Professor Vassiliev was a staunch liberal, a Constitutional Democratic deputy to the first Duma, and a hereditary landowner. Yet he looked upon the expropriation of land in Russia, not only as desirable, but as presently inevitable. “At the same time I am a monarchist,” he added; “but, though a monarchist, I must say that the blunders of the present monarch have damaged him forever with the peasants. The war shook their belief in him. His treatment of the Duma added to their skepticism, and the sending of the Duma away was the final blow.”

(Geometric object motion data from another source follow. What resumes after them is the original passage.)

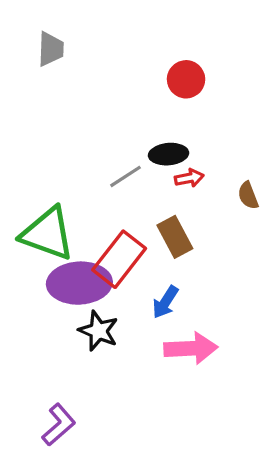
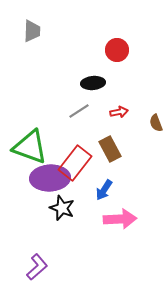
black ellipse: (169, 154) -> (93, 83), moved

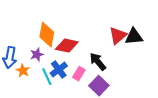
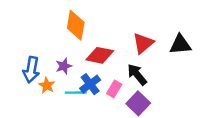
orange diamond: (47, 35) -> (76, 25), moved
red triangle: (118, 36) -> (143, 43), moved
cyan line: (47, 77) -> (76, 93), turned -66

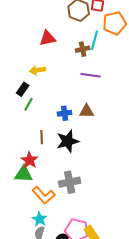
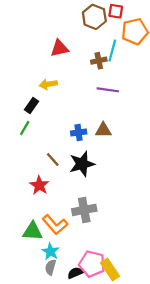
green line: (29, 104) -> (25, 128), moved
brown line: (42, 137) -> (53, 159), turned -40
green triangle: (24, 174) -> (33, 231), moved

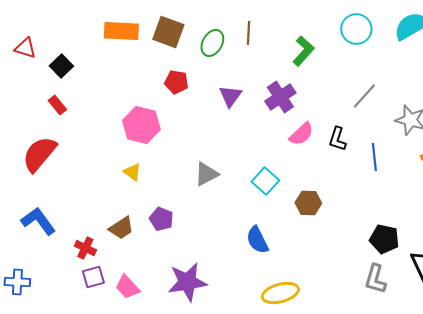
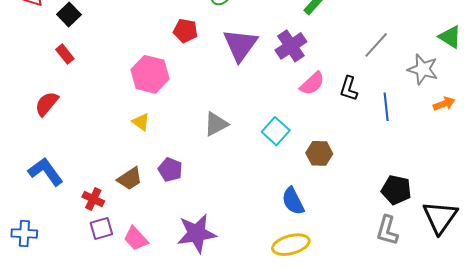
purple triangle: (230, 96) -> (240, 45), size x1.5
red semicircle: (39, 154) -> (47, 104), size x0.7
blue semicircle: (257, 240) -> (293, 201), moved

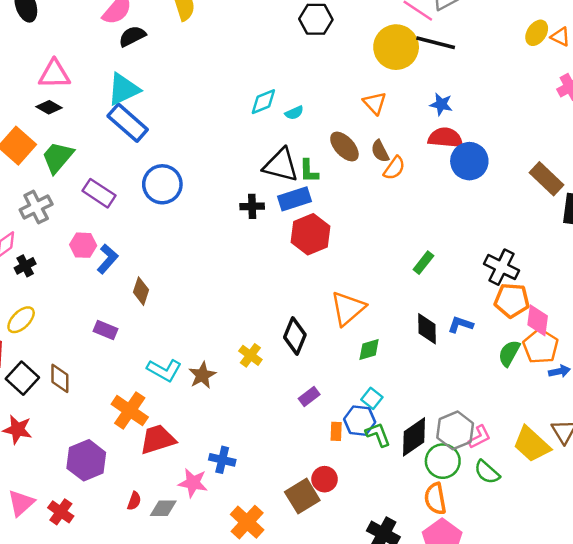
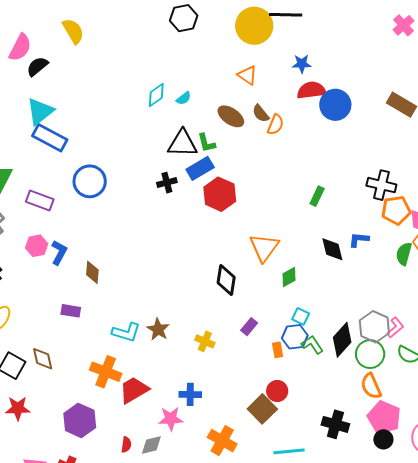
yellow cross: (250, 355) -> (205, 341), moved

“As for the expropriation of land in Russia,” continued the professor, “I believe in the principle, and I shall be glad when my lands are taken—with the rest. I would leave to the proprietors only their house gardens.” When the man who has much to lose is willing to lose all for the good of his neighbors, then, indeed, is the spirit of true citizenship met in its purest form.
These visits to Prince Ouktomsky and Professor Vassiliev, and the conversations with their peasants, went to confirm the impressions gathered in Kostroma, and Nijni-Novgorod. The peasantry no longer cherished dreams of autocratic infallibility. The idea of revolution had gained strong headway, especially since the Duma. An idea cannot be held back by Cossacks, by rapid-firing guns, by bayonets, or by the legalized lawlessness which is screened by so-called martial law. The government, through its fatuous policy of oppression and reaction, had now awakened the sympathies of practically all of its people to revolution. Active revolutionists, in any country, are in a seeming minority up to the crisis. When the wave of success attains formidability, the ranks of the then new régime suddenly become filled and solidified. The present government, partly owing to the financial support it receives from the peoples of England, France, Austria, and other countries, still maintains a show of strength. But examination reveals the obvious condition—strength merely to demoralize the ranks of the revolution, while lacking the strength to rule or to administer.
The next province I went to was Simbirsk, the next province below Kazan on the Volga. “Mountain of the Winds” was the name given to Simbirsk city by early Volga-side dwellers. “Plain of the Whirlwind” might Simbirsk government well be called at the time I passed through. Conservatism would scarcely be expected among the constituents of Aladin—that daring, outspoken labor-group leader in the Duma. “Revolutionary”—he was called by people who heard his impassioned speeches. But the Honorable Maurice Baring, after listening to him many times, recalled the words spoken by Mirabeau of Robespierre: “That young man will go far. He believes every word he says.” Of Aladin’s beliefs I knew nothing at the time, for this was all before his visit to America, where (together with Tchaykovsky the “Father of the Russian Revolution”) he did more, perhaps, than any Russian has ever done to arouse the American people to Russia’s wrongs. Of the man I knew little; only this:—the peasants trusted him, and in as large degree as the Constitutional Democrats had lost the confidence of the peasants, Aladin and the “toil group” had won it. This was not because of Aladin, however, but because the peasants were now unequivocally and avowedly revolutionary, and they trusted the man who dared shake his fist at ministers, hiss them, and shout loudly for their demission, and who had publicly referred to the peasants as men, not as “children”; whose championship of the men in sheepskin had been neither apologetic nor patronizing.
Simbirsk is an illiterate government. Five sixths of the population cannot read or write. It is hard, indeed, for an English mind to conceive the status of education in a country of pretended standing, as we find it in Simbirsk. The government (Zemstvo) school appropriation averages ten copecks (five cents) per head annually. Only nine tenths of one per cent. of the men, and five tenths of one per cent. of the women receive more than a primary-school education, while only four in a thousand ever finish the “gymnasia” (high school), and four in ten thousand reach the universities. In spite of these tremendous handicaps it is patent to the most careless traveler through these parts, that in a simple, direct way the people know what they want.
“We want a Duma that we can trust, and that shall be the highest power over us,” said a middle-aged peasant to me, as he paused in his work in the fields.
“Were you satisfied with the Duma you had?”
“The Duma was all right, but the ministers were bad and it was wrong of the Emperor to send it away.”